A tale proposito, viene in soccorso lo stesso autore. In un lungo articolo comparso su un quotidiano inglese, Sam Taylor ha ripercorso in lungo e in largo la travagliata genesi del romanzo, rivelando di avere sempre vissuto con la testa tra le nuvole e che il suo sogno di ragazzo era quello di trasferirsi in un paese straniero e scrivere un romanzo. A venticinque anni si ritrovò invece padre di famiglia rassegnandosi a una grigia esistenza da pendolare. Finché un giorno il cartello di un'agenzia immobiliare gli offrì su un piatto d'argento la soluzione per mollare il lavoro e una città che gli piacevano sempre meno: poteva vendere la casa nello squallido sobborgo in cui era relegato e trasferirsi con la famiglia in una remota zona rurale della Francia meridionale, nei pressi dei Pirenei. Lì i suoi avrebbero tirato avanti arrangiandosi, mentre lui si sarebbe dedicato al sogno di sempre. La stesura del romanzo non fu un letto di rose. Nei momenti più difficili gli veniva però in soccorso l'impossibilità di tornare indietro.

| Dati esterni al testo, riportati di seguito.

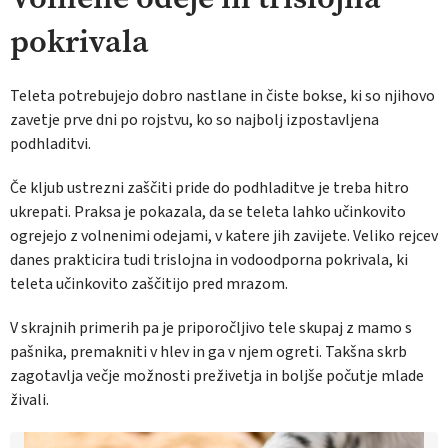
pokrivala
Teleta potrebujejo dobro nastlane in čiste bokse, ki so njihovo
zavetje prve dni po rojstvu, ko so najbolj izpostavljena
podhladitvi.
Če kljub ustrezni zaščiti pride do podhladitve je treba hitro
ukrepati. Praksa je pokazala, da se teleta lahko učinkovito
ogrejejo z volnenimi odejami, v katere jih zavijete. Veliko rejcev
danes prakticira tudi trislojna in vodoodporna pokrivala, ki
teleta učinkovito zaščitijo pred mrazom.
V skrajnih primerih pa je priporočljivo tele skupaj z mamo s
pašnika, premakniti v hlev in ga v njem ogreti. Takšna skrb
zagotavlja večje možnosti preživetja in boljše počutje mlade
živali.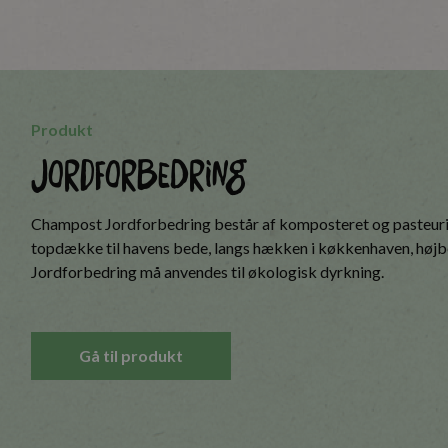
Produkt
Jordforbedring
Champost Jordforbedring består af komposteret og pasteur
topdække til havens bede, langs hækken i køkkenhaven, høj
Jordforbedring må anvendes til økologisk dyrkning.
Gå til produkt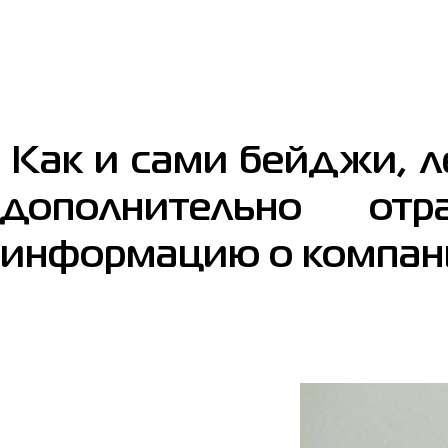
Как и сами бейджи, л
дополнительно от
информацию о компан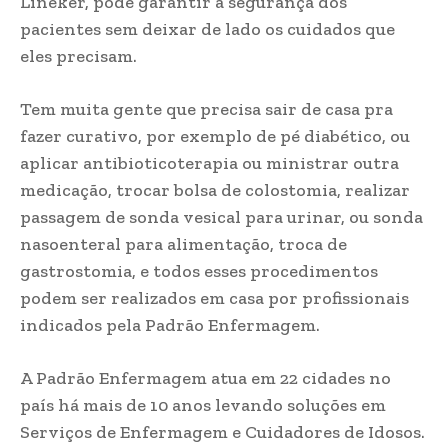
Lineker, pode garantir a segurança dos
pacientes sem deixar de lado os cuidados que
eles precisam.
Tem muita gente que precisa sair de casa pra
fazer curativo, por exemplo de pé diabético, ou
aplicar antibioticoterapia ou ministrar outra
medicação, trocar bolsa de colostomia, realizar
passagem de sonda vesical para urinar, ou sonda
nasoenteral para alimentação, troca de
gastrostomia, e todos esses procedimentos
podem ser realizados em casa por profissionais
indicados pela Padrão Enfermagem.
A Padrão Enfermagem atua em 22 cidades no
país há mais de 10 anos levando soluções em
Serviços de Enfermagem e Cuidadores de Idosos.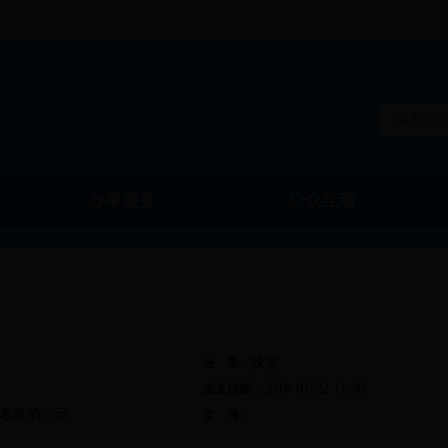
办事服务
公众互动
扶贫
分 类：
2018-01-22 11:36
发文日期：
户名单的公示
文 号：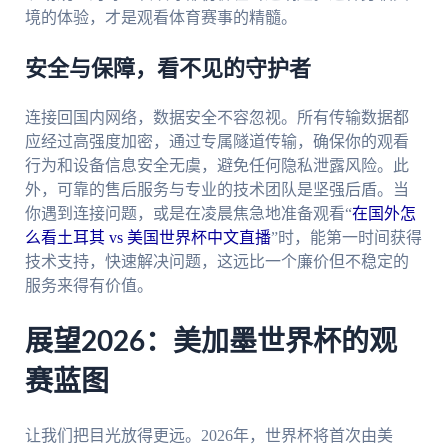
境的体验，才是观看体育赛事的精髓。
安全与保障，看不见的守护者
连接回国内网络，数据安全不容忽视。所有传输数据都
应经过高强度加密，通过专属隧道传输，确保你的观看
行为和设备信息安全无虞，避免任何隐私泄露风险。此
外，可靠的售后服务与专业的技术团队是坚强后盾。当
你遇到连接问题，或是在凌晨焦急地准备观看“
在国外怎
么看土耳其 vs 美国世界杯中文直播
”时，能第一时间获得
技术支持，快速解决问题，这远比一个廉价但不稳定的
服务来得有价值。
展望2026：美加墨世界杯的观
赛蓝图
让我们把目光放得更远。2026年，世界杯将首次由美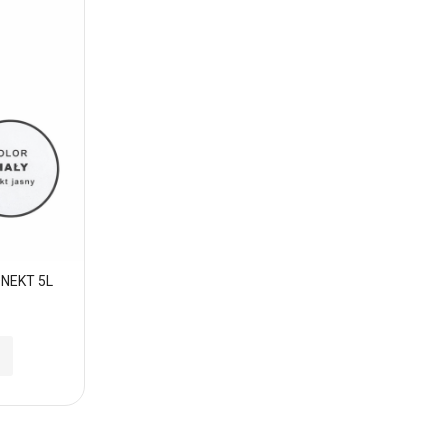
ONEKT 5L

Lunga e tormentata fu anche la strada per trovare un editore. Ma per venire al terrificante finale che si abbatte quasi senza ragione sull'atmosfera idillica del libro, Taylor lo spiega così: in un bel giorno d'estate il più piccolo dei suoi figli rischiò di annegare in una piscina. «Quella terrificante immagine della testa che spunta come un'isola di capelli biondi nel blu placido dell'acqua è marchiata a fuoco nella mia mente» - racconta. «È come un monito continuo, un simbolo...l'orrore che si nasconde dietro ogni attimo di felicità e lo intensifica».